Well, Tannie Marina reflects, at least the child is easy to speak to. She doesn't interrupt or argue and gives the impression she's paying attention, all that's required. It's not a long drive from the school to where the Laubschers live in Menlo Park, but time feels stretched today and Tannie Marina talks in emotive Afrikaans the whole way, her voice low and confiding, full of diminutives, even though her motives are not benign. It's the usual topic, about how Ma has betrayed the whole family by changing her religion. Correction, by going back to her old religion. To being a Jew! Her aunt has been extremely vocal on this subject for the past half a year, ever since Ma fell ill, but what is Amor supposed to do about it? She's just a child, she has no power, and anyway what's so wrong about going back to your own religion if you want to?

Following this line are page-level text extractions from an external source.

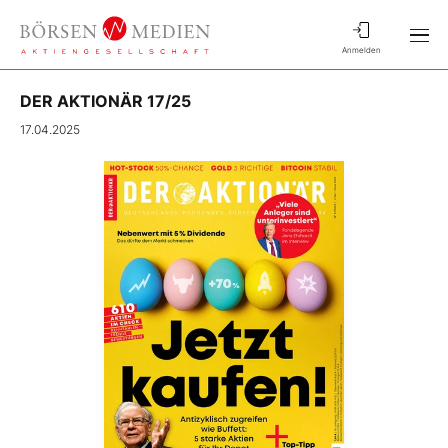
Anmelden
DER AKTIONÄR 17/25
17.04.2025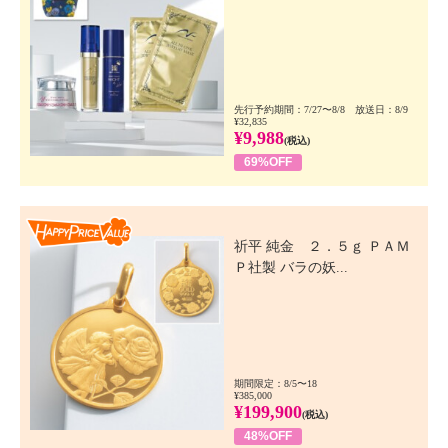
先行予約期間：7/27〜8/8 放送日：8/9
¥32,835
¥9,988
(税込)
69%OFF
Happy Price Value
祈平 純金 ２．５ｇ ＰＡＭ
Ｐ社製 バラの妖...
期間限定：8/5〜18
¥385,000
¥199,900
(税込)
48%OFF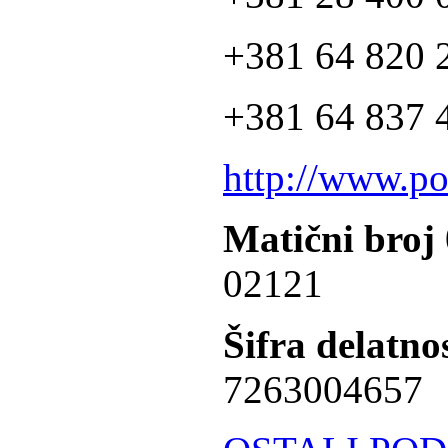
+381 64 820 2
+381 64 837 4
http://www.po
Matični broj
02121
Šifra delatnos
7263004657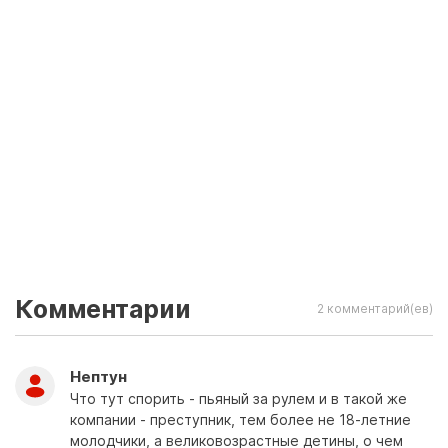
Комментарии
2 комментарий(ев)
Нептун
Что тут спорить - пьяный за рулем и в такой же
компании - преступник, тем более не 18-летние
молодчики, а великовозрастные детины, о чем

She tries not to listen, by focusing on something else. Her aunt wears little white golfing gloves when she drives, an affectation from who knows where, or maybe just a fear of germs, and Amor fixates on the pale shapes of her hands, moving on the steering wheel. If she can keep focused on the hands, the shape of them, with their short, blunt fingers, she will not have to listen to what the mouth above the hands is saying, and then it will not be true. The only thing that is true is the hands, and me looking at the hands.

... The truth is that your mother gave up Dutch Reformed and went back to the Jewish thing just to spite my little brother ... It's so she won't be buried on the farm, next to her husband, that's the actual reason ... There's a right way and a wrong way and I'm sorry to say your mother chose the wrong way ... Well, anyhow, Tannie Marina sighs as they arrive at the house, let's just hope God forgives her and she is at peace now.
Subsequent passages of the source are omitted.